PROMPT - Return, without pictures, the lines from the start of the data through the one that contains "Naturlandschafen Europas liegt".

----

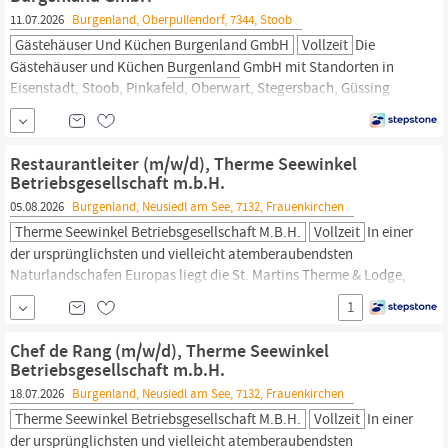
11.07.2026
Burgenland, Oberpullendorf, 7344, Stoob
Gästehäuser Und Küchen Burgenland GmbH
Vollzeit
Die
Gästehäuser und Küchen
Burgenland
GmbH mit Standorten in
Eisenstadt, Stoob, Pinkafeld, Oberwart, Stegersbach, Güssing
und Podersdorf betreibt mehrere Küchen sowie
Schüler:innenheime bzw. Gästehäuser und ein Restaurant im
Auftrag des Landes
Burgenland.
Anstellungsart: Teilzeit Sie helfen
Restaurantleiter (m/w/d), Therme Seewinkel
bei der Vor- und Zubereitung von Speisen Sie
Betriebsgesellschaft m.b.H.
05.08.2026
Burgenland, Neusiedl am See, 7132, Frauenkirchen
Therme Seewinkel Betriebsgesellschaft M.b.H.
Vollzeit
In einer
der ursprünglichsten und vielleicht atemberaubendsten
Naturlandschafen Europas liegt die St. Martins Therme & Lodge,
ein Thermenresort der Vamed Vitality World. Unsere exklusive
1
Lodge (4 Superior) im nördlichen
Burgenland,
am Rande des
Nationalparks Neusiedler See – Seewinkel ist Ausgangspunkt für
Chef de Rang (m/w/d), Therme Seewinkel
Entdecker und Abenteurer und zugleich eine...
Betriebsgesellschaft m.b.H.
18.07.2026
Burgenland, Neusiedl am See, 7132, Frauenkirchen
Therme Seewinkel Betriebsgesellschaft M.b.H.
Vollzeit
In einer
der ursprünglichsten und vielleicht atemberaubendsten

----

WRITTEN ANSWER -
11.07.2026
Burgenland, Oberpullendorf, 7344, Stoob
Gästehäuser Und Küchen Burgenland GmbH
Vollzeit
Die
Gästehäuser und Küchen
Burgenland
GmbH mit Standorten in
Eisenstadt, Stoob, Pinkafeld, Oberwart, Stegersbach, Güssing
und Podersdorf betreibt mehrere Küchen sowie
Schüler:innenheime bzw. Gästehäuser und ein Restaurant im
Auftrag des Landes
Burgenland.
Anstellungsart: Teilzeit Sie helfen
Restaurantleiter (m/w/d), Therme Seewinkel
bei der Vor- und Zubereitung von Speisen Sie
Betriebsgesellschaft m.b.H.
05.08.2026
Burgenland, Neusiedl am See, 7132, Frauenkirchen
Therme Seewinkel Betriebsgesellschaft M.b.H.
Vollzeit
In einer
der ursprünglichsten und vielleicht atemberaubendsten
Naturlandschafen Europas liegt die St. Martins Therme & Lodge,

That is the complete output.